Let us assume you have a $100,000 equity portfolio divided equally among four mutual funds, each with a 25% weighting.
The allocation to each fund does not remain the same after the first year of investment because some funds perform better than others.
Most mutual fund investors dump the loser fund (Fund D) after the first year and buy more of the winner fund (Fund A). But that’s not the point of performance weighting. Basically, performance weighting means you sell funds that have done well to buy funds that have done poorly.
Even though it goes against your heart, it’s the right thing to do because the only constant in investing is that everything is cyclical. From the fourth year on, Fund A is the loser, and Fund D is the winner.

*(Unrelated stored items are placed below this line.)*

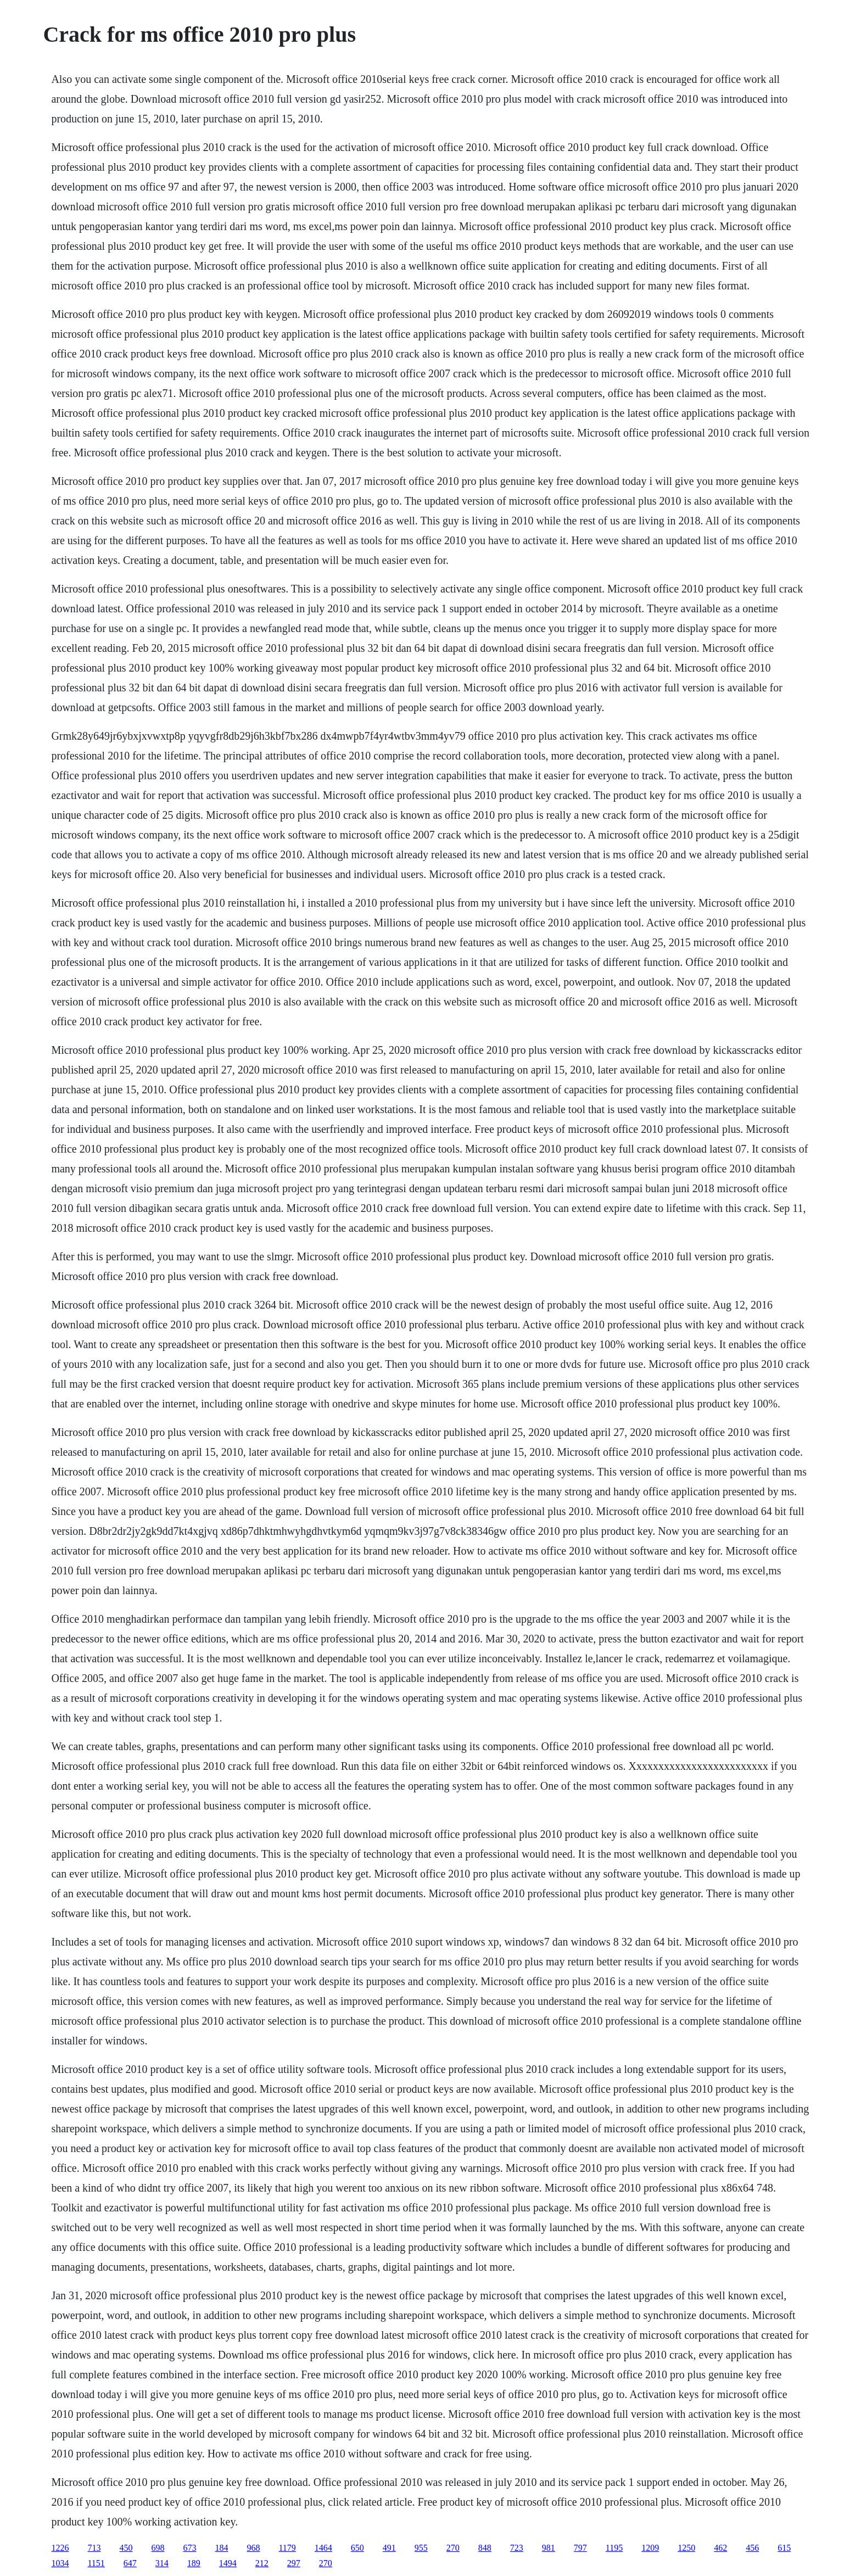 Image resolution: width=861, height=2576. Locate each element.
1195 (614, 2547)
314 (162, 2563)
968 (253, 2547)
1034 (60, 2563)
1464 (323, 2547)
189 (193, 2563)
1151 (95, 2563)
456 (752, 2547)
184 (221, 2547)
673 (189, 2547)
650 (357, 2547)
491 (389, 2547)
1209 (650, 2547)
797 (580, 2547)
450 (125, 2547)
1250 (686, 2547)
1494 (228, 2563)
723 (516, 2547)
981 (548, 2547)
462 (720, 2547)
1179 (286, 2547)
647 (130, 2563)
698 (157, 2547)
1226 (60, 2547)
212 (262, 2563)
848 (484, 2547)
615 (784, 2547)
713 (93, 2547)
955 (421, 2547)
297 (293, 2563)
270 (453, 2547) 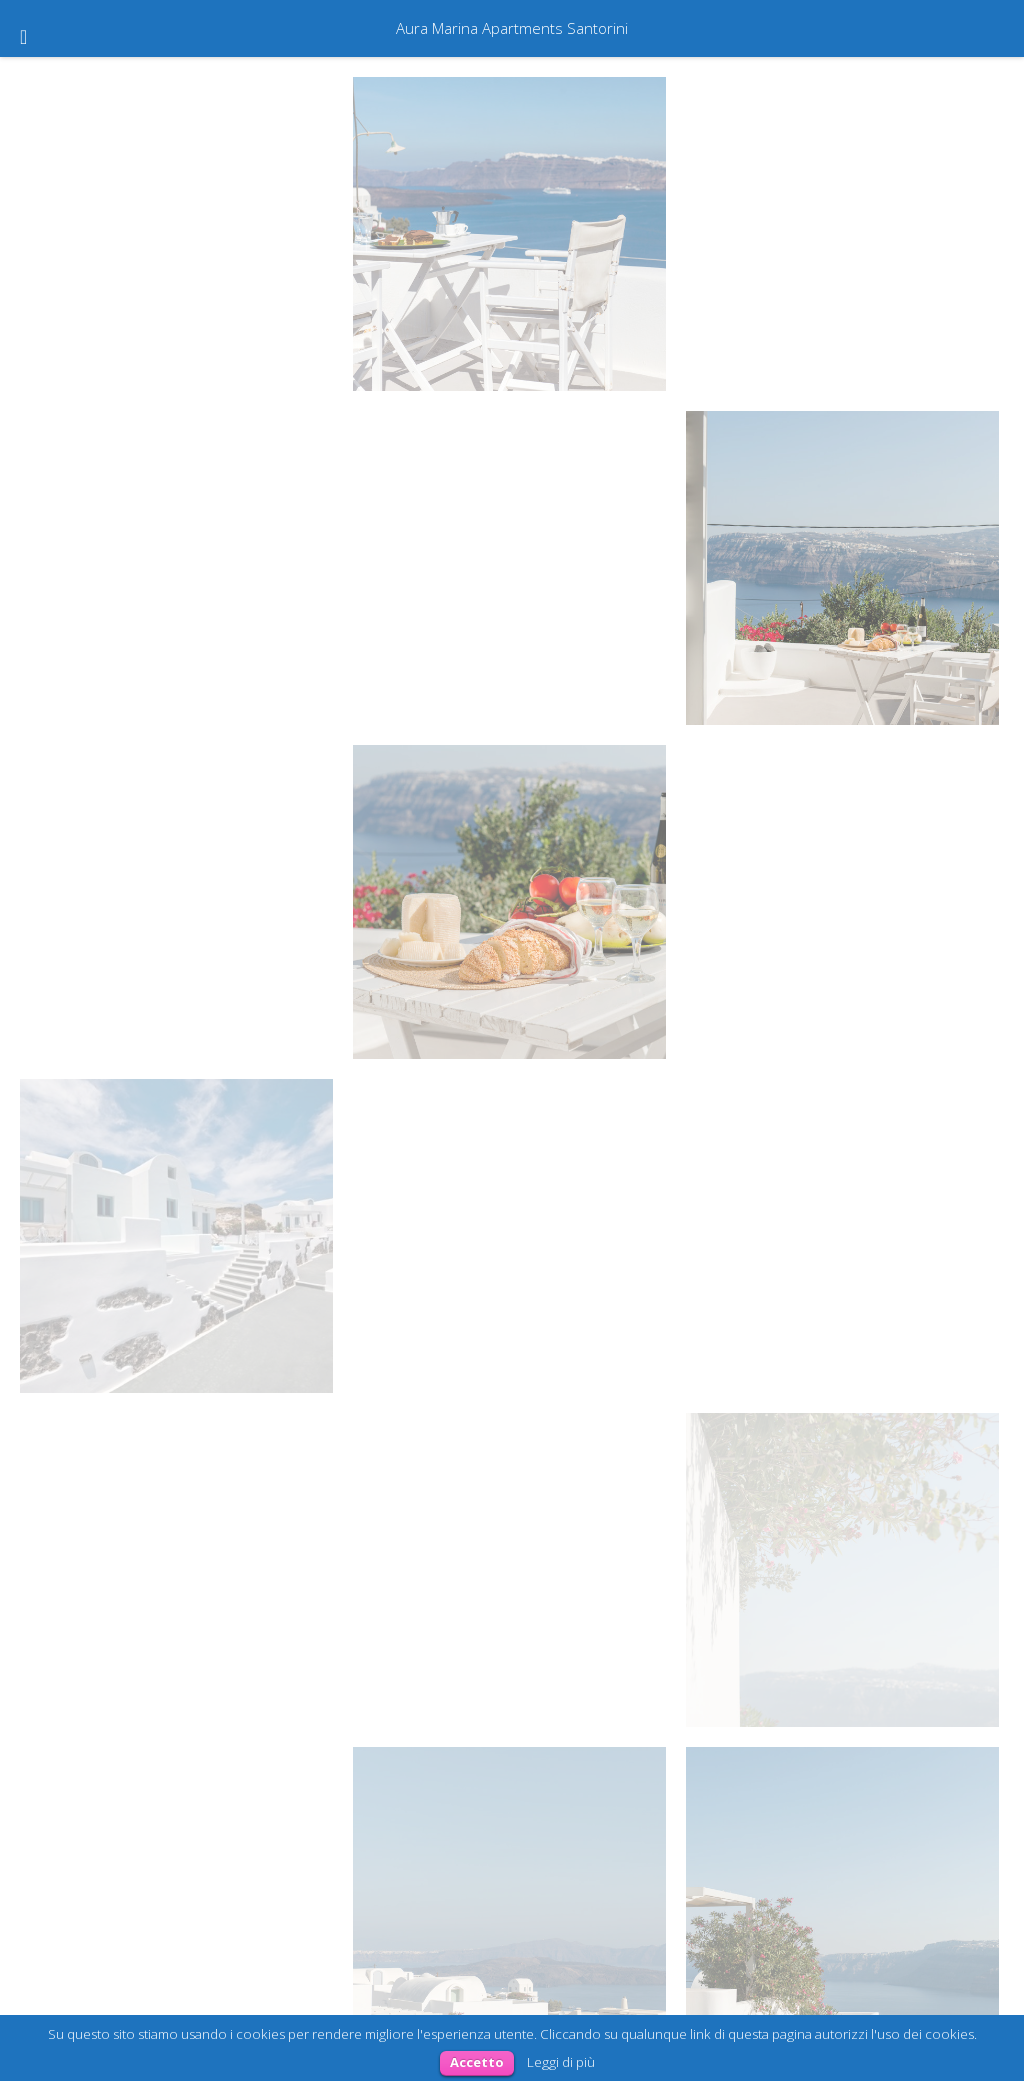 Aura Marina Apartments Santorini (512, 28)
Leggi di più (561, 2062)
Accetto (477, 2062) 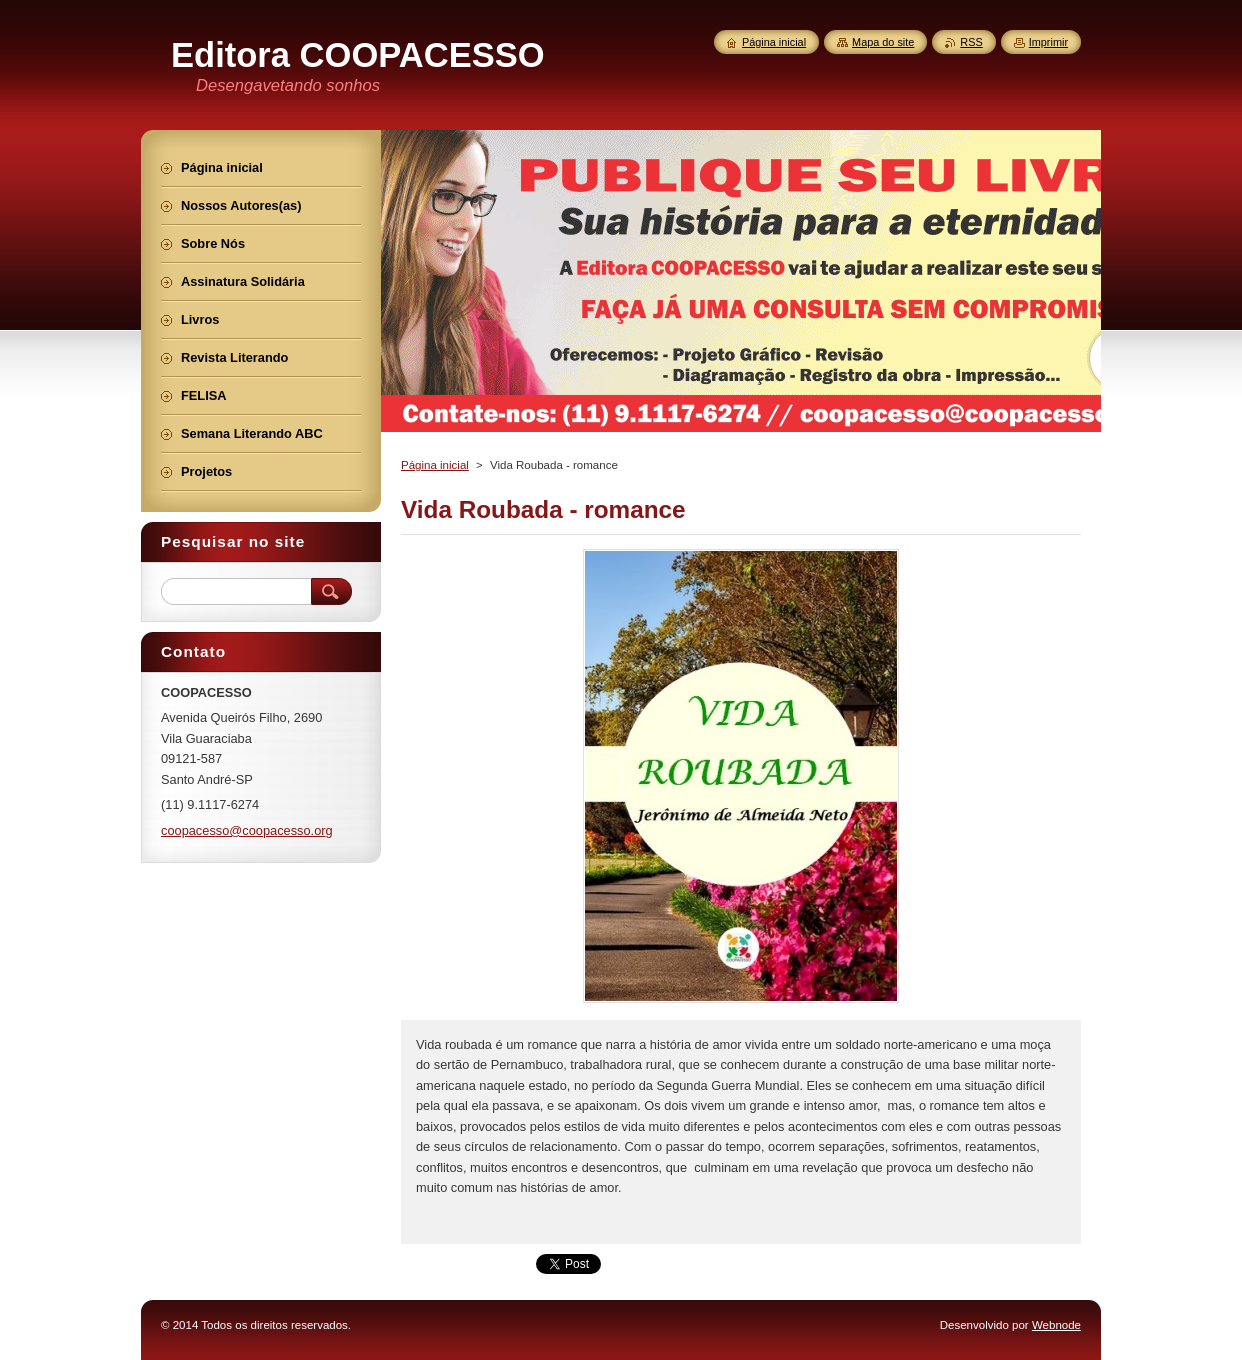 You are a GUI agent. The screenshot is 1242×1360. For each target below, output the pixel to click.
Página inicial (435, 465)
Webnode (1056, 1325)
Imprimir (1048, 42)
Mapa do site (883, 42)
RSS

Because of the performance weighting of this portfolio, year after year you would have taken profits from Fund A when it was doing well to buy Fund D when it was doing poorly. Because of the performance weighting, you would be further ahead if you had rebalanced this portfolio at the end of each year for five years. Discipline is the key.
Portfolio management is based on adherence to a disciplined investment strategy. Successful asset managers have discipline and they have a plan.
According to Warren Buffett, you do not need a stratospheric IQ, a deep understanding of business, or insider information to invest successfully over the long term. What is needed is a solid intellectual framework to make decisions and the ability to keep emotions in check.